I am trying to clone/copy a NumericalPropagator object with the Python Wrapper. I tried the following and don’t know where to go from here:
str(type(num_prop)) is “<class ‘org.orekit.propagation.numerical.NumericalPropagator’>”
from java.lang import Object
java_object = Object.cast_(num_prop)
java_object returns successfully. However, it does not have the “clone” method I expected it to have based on the documentation, NumericalPropagator (OREKIT 12.1.2 API).
Is it possible to make a copy of a NumericalPropagator object in the Python Wrapper?
In 12.1.2, orbit propagators in Orekit are not Cloneable. You shall use the .copy() method instead.
Please note that in 12.2 they will be Cloneable. So, the clone method will be available and the copy method deprecated.
Would you be able to share a snippet of how to copy in the Python wrapper? I can’t seem to figure it out, or even find a “copy” method that is available. I’m using v12.1.1, that’s the latest I found for the Python wrapper. (Python copy module doesn’t work since it can’t pickle the NumericalPropagator object)
However, because PropagatorBuilder will implement Cloneable, maybe it could be interesting that Propagator also implement this interface
Could you open a feature request in our Gitlab repository?
@bcazabonne will do. I’m just waiting for my account at the link you provided to be approved:
“Your account is pending approval from your GitLab administrator and hence blocked. Please contact your GitLab administrator if you think this is an error.”
Just a remark on this. I believe these clones are like shallow copies. Indeed in a propagator(builder) there is a lot of things (forces, detectors, etc). It’s the same objects that are kept in the new object, so using it might have consequences on the original.
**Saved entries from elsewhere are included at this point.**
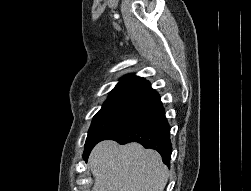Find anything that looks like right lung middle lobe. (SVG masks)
I'll use <instances>...</instances> for the list:
<instances>
[{"instance_id": "obj_1", "label": "right lung middle lobe", "mask_w": 251, "mask_h": 191, "mask_svg": "<svg viewBox=\"0 0 251 191\" xmlns=\"http://www.w3.org/2000/svg\"><path fill=\"white\" fill-rule=\"evenodd\" d=\"M143 110L125 106H103L93 117L85 142L84 160L93 147L123 128Z\"/></svg>"}]
</instances>
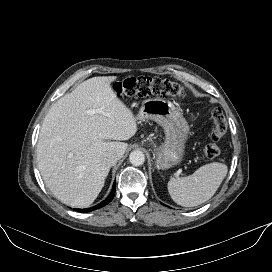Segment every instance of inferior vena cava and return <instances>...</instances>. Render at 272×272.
Returning a JSON list of instances; mask_svg holds the SVG:
<instances>
[{"mask_svg":"<svg viewBox=\"0 0 272 272\" xmlns=\"http://www.w3.org/2000/svg\"><path fill=\"white\" fill-rule=\"evenodd\" d=\"M120 158L117 152H106L102 157V161L111 167L114 166Z\"/></svg>","mask_w":272,"mask_h":272,"instance_id":"602c4592","label":"inferior vena cava"}]
</instances>
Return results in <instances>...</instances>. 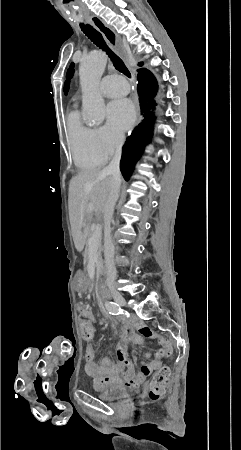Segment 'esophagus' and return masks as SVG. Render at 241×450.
Segmentation results:
<instances>
[{"mask_svg":"<svg viewBox=\"0 0 241 450\" xmlns=\"http://www.w3.org/2000/svg\"><path fill=\"white\" fill-rule=\"evenodd\" d=\"M87 21L89 23H91L97 30H99V32L102 33L103 37L108 42V44L114 50L117 51L118 45H119V36L117 35V33L112 28H110L108 25H106V23H104L103 20H101V18H99L96 15L89 17ZM118 53H119V51H118ZM134 105H135V110L137 113V120H136L135 125H138V123H140V120H141V115H140V106H139V102H138V98H137L136 94H134Z\"/></svg>","mask_w":241,"mask_h":450,"instance_id":"obj_1","label":"esophagus"}]
</instances>
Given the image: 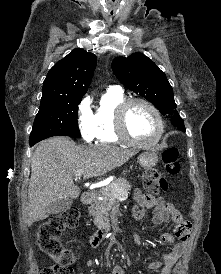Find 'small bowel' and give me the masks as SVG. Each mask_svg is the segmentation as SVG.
Returning a JSON list of instances; mask_svg holds the SVG:
<instances>
[{
    "label": "small bowel",
    "mask_w": 221,
    "mask_h": 274,
    "mask_svg": "<svg viewBox=\"0 0 221 274\" xmlns=\"http://www.w3.org/2000/svg\"><path fill=\"white\" fill-rule=\"evenodd\" d=\"M134 199L136 205L132 209V214L135 219L140 220L144 218L147 211L152 209V222L155 225H160L168 220H171L175 225L173 233H163L160 239L163 243L169 244L176 241V244L170 252L163 256L161 261H152L149 264L150 270L160 269V274H171L173 267L185 251L190 236V224L172 203L166 202L160 197H152L142 193L140 190H135ZM87 265L92 266L93 261L88 260ZM111 274L127 273L124 267L115 266Z\"/></svg>",
    "instance_id": "c3829d8e"
}]
</instances>
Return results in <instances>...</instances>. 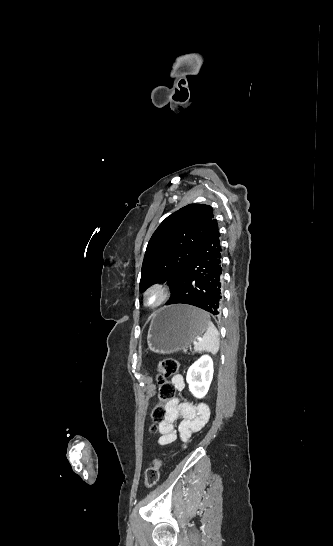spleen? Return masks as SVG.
<instances>
[{
	"mask_svg": "<svg viewBox=\"0 0 333 546\" xmlns=\"http://www.w3.org/2000/svg\"><path fill=\"white\" fill-rule=\"evenodd\" d=\"M208 317V327L203 335L202 338L199 339L198 342H195L194 344V350L197 352H210L213 354H216L219 350V332L217 328L214 326V324L210 320V316L207 314Z\"/></svg>",
	"mask_w": 333,
	"mask_h": 546,
	"instance_id": "obj_1",
	"label": "spleen"
}]
</instances>
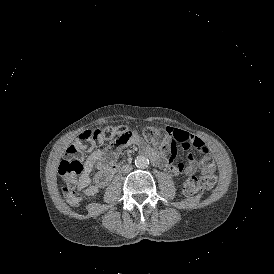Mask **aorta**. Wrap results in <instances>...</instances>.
<instances>
[{
	"mask_svg": "<svg viewBox=\"0 0 274 274\" xmlns=\"http://www.w3.org/2000/svg\"><path fill=\"white\" fill-rule=\"evenodd\" d=\"M149 165V160L145 156H137L135 159V166L138 168H146Z\"/></svg>",
	"mask_w": 274,
	"mask_h": 274,
	"instance_id": "aorta-1",
	"label": "aorta"
}]
</instances>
That’s a good point, I was looking for something like a deep copy.
I made a function that seems to work for my current purposes, the propagators can be independently used and still have identical position/velocity outputs for a given AbsoluteDate. Although the integrator needs to be remade each time (I couldn’t figure out how to get the integrator from the propagator, if that is in fact possible in Python Wrapper).
def copy_numerical_prop(numerical_prop, integrator_ref_orbit):
# integrator_ref_orbit needs to be the same as it was when
# the integrator for numerical_prop was first made
init_state = numerical_prop.getInitialState()
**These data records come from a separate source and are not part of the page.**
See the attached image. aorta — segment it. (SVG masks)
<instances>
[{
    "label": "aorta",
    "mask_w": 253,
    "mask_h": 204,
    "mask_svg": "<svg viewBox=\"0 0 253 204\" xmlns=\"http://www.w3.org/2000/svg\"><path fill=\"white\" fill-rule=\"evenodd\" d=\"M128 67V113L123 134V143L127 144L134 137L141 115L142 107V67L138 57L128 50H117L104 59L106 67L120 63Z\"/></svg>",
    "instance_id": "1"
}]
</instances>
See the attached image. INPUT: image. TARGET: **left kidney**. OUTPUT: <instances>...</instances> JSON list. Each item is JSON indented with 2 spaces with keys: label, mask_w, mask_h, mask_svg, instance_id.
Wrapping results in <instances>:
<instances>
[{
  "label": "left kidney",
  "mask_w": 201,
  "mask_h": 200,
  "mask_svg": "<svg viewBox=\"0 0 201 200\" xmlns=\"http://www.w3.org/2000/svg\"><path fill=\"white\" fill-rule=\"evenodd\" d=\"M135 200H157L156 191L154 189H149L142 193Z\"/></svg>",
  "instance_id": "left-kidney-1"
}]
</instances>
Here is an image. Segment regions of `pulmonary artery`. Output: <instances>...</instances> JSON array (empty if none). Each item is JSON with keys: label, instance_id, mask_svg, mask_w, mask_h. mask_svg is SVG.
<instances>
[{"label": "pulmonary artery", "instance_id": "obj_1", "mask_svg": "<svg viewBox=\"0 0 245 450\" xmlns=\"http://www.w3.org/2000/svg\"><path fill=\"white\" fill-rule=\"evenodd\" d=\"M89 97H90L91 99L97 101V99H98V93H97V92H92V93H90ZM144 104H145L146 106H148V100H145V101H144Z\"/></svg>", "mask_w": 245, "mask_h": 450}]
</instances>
position_tolerance = 0.1 # m
tol = o.NumericalPropagator.tolerances(position_tolerance, integrator_ref_orbit, o.OrbitType.CARTESIAN)
init_step = 1. # s
min_step = 0.0001 # s
max_step = 1000.0 # s
integrator = o.DormandPrince853Integrator(min_step, max_step,
o.JArray_double.cast_(tol[0]), # Double array of doubles needs to be casted in Python
o.JArray_double.cast_(tol[1]))
integrator.setInitialStepSize(init_step)
att_provider = numerical_prop.getAttitudeProvider()
copy_prop = o.NumericalPropagator(integrator)
copy_prop.setOrbitType(o.OrbitType.CARTESIAN)
copy_prop.setInitialState(init_state)
copy_prop.setAttitudeProvider(att_provider)
force_models = list(numerical_prop.getAllForceModels())
for ii in range(len(force_models)):
if 'NewtonianAttraction' in str(force_models[ii]):
pass
elif ('org.orekit.forces.gravity.HolmesFeatherstoneAttractionModel' in str(force_models[ii])
or 'org.orekit.forces.drag.DragForce'in str(force_models[ii])):
copy_prop.addForceModel(force_models[ii])
else:
raise NotImplementedError(str(force_models[ii]))
return copy_prop
Indeed you don’t have access to the integrator of a propagator, to avoid side effects. However there is a getIntegratorName method (or a similar name I’m not sure) that should tell you which kind it is.
You should look into ODEIntegratorBuilder. It allows to create similar integrators at will. By the way, for adaptive schemes like Dormand Prince, it handles the tolerances itself, so that’s one less thing to worry about.